- Exercise requirements: Retype the data that follows, keeping every character the same.

------------------------

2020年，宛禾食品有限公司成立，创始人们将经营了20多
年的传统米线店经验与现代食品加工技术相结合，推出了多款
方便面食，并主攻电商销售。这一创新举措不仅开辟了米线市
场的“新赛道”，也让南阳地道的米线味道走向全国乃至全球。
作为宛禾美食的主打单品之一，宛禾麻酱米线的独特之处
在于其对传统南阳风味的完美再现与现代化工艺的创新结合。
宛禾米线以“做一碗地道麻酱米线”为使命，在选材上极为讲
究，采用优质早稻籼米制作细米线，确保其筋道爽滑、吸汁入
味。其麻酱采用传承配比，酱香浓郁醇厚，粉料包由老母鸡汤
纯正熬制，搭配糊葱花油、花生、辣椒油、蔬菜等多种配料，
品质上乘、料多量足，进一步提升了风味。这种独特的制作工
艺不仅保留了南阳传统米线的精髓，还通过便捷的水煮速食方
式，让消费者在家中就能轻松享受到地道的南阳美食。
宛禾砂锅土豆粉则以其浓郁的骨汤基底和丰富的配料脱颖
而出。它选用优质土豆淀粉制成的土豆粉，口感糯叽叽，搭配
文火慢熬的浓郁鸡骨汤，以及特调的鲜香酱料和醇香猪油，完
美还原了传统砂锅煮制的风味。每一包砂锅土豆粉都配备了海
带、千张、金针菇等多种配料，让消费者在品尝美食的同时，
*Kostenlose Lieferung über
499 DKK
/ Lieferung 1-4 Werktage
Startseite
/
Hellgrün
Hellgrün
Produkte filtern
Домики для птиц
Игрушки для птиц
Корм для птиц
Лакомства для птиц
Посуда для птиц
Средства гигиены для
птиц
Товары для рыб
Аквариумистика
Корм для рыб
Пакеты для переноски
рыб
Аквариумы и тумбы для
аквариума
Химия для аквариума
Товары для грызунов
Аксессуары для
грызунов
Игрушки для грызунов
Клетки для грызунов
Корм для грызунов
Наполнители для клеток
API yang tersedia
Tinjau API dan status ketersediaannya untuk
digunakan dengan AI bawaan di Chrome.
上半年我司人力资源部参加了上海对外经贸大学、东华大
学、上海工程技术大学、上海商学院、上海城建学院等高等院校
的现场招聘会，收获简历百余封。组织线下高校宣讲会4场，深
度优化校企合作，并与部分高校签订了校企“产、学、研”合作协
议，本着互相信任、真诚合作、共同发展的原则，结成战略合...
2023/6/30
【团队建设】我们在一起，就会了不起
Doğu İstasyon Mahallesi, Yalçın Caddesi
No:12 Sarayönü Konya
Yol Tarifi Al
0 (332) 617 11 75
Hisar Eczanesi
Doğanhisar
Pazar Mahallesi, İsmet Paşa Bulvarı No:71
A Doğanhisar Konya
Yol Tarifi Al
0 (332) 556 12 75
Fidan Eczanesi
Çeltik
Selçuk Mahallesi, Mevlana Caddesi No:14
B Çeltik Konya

------------------------

- Answer to this exercise:
2020年，宛禾食品有限公司成立，创始人们将经营了20多
年的传统米线店经验与现代食品加工技术相结合，推出了多款
方便面食，并主攻电商销售。这一创新举措不仅开辟了米线市
场的“新赛道”，也让南阳地道的米线味道走向全国乃至全球。
作为宛禾美食的主打单品之一，宛禾麻酱米线的独特之处
在于其对传统南阳风味的完美再现与现代化工艺的创新结合。
宛禾米线以“做一碗地道麻酱米线”为使命，在选材上极为讲
究，采用优质早稻籼米制作细米线，确保其筋道爽滑、吸汁入
味。其麻酱采用传承配比，酱香浓郁醇厚，粉料包由老母鸡汤
纯正熬制，搭配糊葱花油、花生、辣椒油、蔬菜等多种配料，
品质上乘、料多量足，进一步提升了风味。这种独特的制作工
艺不仅保留了南阳传统米线的精髓，还通过便捷的水煮速食方
式，让消费者在家中就能轻松享受到地道的南阳美食。
宛禾砂锅土豆粉则以其浓郁的骨汤基底和丰富的配料脱颖
而出。它选用优质土豆淀粉制成的土豆粉，口感糯叽叽，搭配
文火慢熬的浓郁鸡骨汤，以及特调的鲜香酱料和醇香猪油，完
美还原了传统砂锅煮制的风味。每一包砂锅土豆粉都配备了海
带、千张、金针菇等多种配料，让消费者在品尝美食的同时，
*Kostenlose Lieferung über
499 DKK
/ Lieferung 1-4 Werktage
Startseite
/
Hellgrün
Hellgrün
Produkte filtern
Домики для птиц
Игрушки для птиц
Корм для птиц
Лакомства для птиц
Посуда для птиц
Средства гигиены для
птиц
Товары для рыб
Аквариумистика
Корм для рыб
Пакеты для переноски
рыб
Аквариумы и тумбы для
аквариума
Химия для аквариума
Товары для грызунов
Аксессуары для
грызунов
Игрушки для грызунов
Клетки для грызунов
Корм для грызунов
Наполнители для клеток
API yang tersedia
Tinjau API dan status ketersediaannya untuk
digunakan dengan AI bawaan di Chrome.
上半年我司人力资源部参加了上海对外经贸大学、东华大
学、上海工程技术大学、上海商学院、上海城建学院等高等院校
的现场招聘会，收获简历百余封。组织线下高校宣讲会4场，深
度优化校企合作，并与部分高校签订了校企“产、学、研”合作协
议，本着互相信任、真诚合作、共同发展的原则，结成战略合...
2023/6/30
【团队建设】我们在一起，就会了不起
Doğu İstasyon Mahallesi, Yalçın Caddesi
No:12 Sarayönü Konya
Yol Tarifi Al
0 (332) 617 11 75
Hisar Eczanesi
Doğanhisar
Pazar Mahallesi, İsmet Paşa Bulvarı No:71
A Doğanhisar Konya
Yol Tarifi Al
0 (332) 556 12 75
Fidan Eczanesi
Çeltik
Selçuk Mahallesi, Mevlana Caddesi No:14
B Çeltik Konya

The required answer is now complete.